Assay owns the middle: the tool-call decision point where deterministic enforcement is both possible and critical.


Decision Framework

Use this to decide if Assay is right for your check:

Question If Yes → Assay If No → Other Tool
Can I express this as a JSON Schema? args_valid Use classifier
Can I express this as a tool sequence? sequence_valid Use workflow engine
Can I express this as a blocklist? tool_blocklist Use allowlist/RBAC
Does "maybe" ever make sense? ❌ Not Assay Use probabilistic check
Must the check be <10ms? ✅ Assay Async classifier OK

FAQ

Can Assay detect prompt injection?

No.
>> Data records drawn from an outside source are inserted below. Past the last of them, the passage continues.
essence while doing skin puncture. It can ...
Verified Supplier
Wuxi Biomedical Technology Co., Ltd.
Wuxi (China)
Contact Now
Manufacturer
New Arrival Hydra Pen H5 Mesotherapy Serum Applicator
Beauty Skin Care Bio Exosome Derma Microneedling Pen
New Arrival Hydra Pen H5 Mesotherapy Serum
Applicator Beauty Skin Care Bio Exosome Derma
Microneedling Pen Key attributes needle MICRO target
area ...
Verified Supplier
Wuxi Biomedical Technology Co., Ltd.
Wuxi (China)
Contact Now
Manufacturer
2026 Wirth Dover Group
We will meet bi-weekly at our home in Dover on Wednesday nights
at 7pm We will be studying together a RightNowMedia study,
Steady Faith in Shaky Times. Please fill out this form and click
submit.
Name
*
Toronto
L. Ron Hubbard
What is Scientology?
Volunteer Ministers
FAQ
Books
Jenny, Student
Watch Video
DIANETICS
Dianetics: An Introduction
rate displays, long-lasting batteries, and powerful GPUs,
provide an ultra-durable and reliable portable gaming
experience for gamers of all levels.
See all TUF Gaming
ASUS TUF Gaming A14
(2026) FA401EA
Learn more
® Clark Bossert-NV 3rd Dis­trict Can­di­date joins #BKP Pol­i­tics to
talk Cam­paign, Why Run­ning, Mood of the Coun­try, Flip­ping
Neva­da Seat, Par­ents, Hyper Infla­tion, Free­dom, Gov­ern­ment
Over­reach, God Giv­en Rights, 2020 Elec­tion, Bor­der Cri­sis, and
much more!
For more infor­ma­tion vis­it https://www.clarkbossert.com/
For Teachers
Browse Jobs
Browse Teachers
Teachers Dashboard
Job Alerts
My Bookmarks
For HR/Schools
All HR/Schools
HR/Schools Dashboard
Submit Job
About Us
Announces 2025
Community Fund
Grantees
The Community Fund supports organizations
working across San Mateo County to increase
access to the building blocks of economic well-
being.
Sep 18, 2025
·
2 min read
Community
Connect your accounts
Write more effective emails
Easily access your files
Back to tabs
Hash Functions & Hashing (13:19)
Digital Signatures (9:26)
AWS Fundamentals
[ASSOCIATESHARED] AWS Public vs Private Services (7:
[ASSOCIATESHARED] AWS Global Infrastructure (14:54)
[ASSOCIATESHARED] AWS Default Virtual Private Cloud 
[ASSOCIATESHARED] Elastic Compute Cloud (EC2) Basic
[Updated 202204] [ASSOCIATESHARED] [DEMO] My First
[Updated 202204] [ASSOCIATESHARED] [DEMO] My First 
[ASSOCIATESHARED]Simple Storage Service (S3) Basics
Prompt injection detection requires semantic understanding of adversarial inputs. Use a dedicated prompt gateway or input sanitization layer.

Can Assay validate response quality?

No. Quality is subjective and requires LLM-as-judge or human evaluation. Assay validates actions, not content.

Can Assay enforce rate limits?

No. Rate limiting is a runtime infrastructure concern. Use your API gateway or agent framework's built-in throttling.

Can Assay replace my observability stack?

No. Assay produces audit events, but it's not a monitoring platform. Export Assay results to your existing observability tools (Datadog, Grafana, etc.) via the planned OTel integration.


Summary

Assay Is Assay Is Not
Deterministic Probabilistic
Rule-based Classifier-based
Tool-focused Content-focused
Fast (<10ms) Expensive (100ms+)
Auditable "Trust the model"

Tagline: If you can write it as a rule, Assay enforces it. If you need a model to decide, look elsewhere.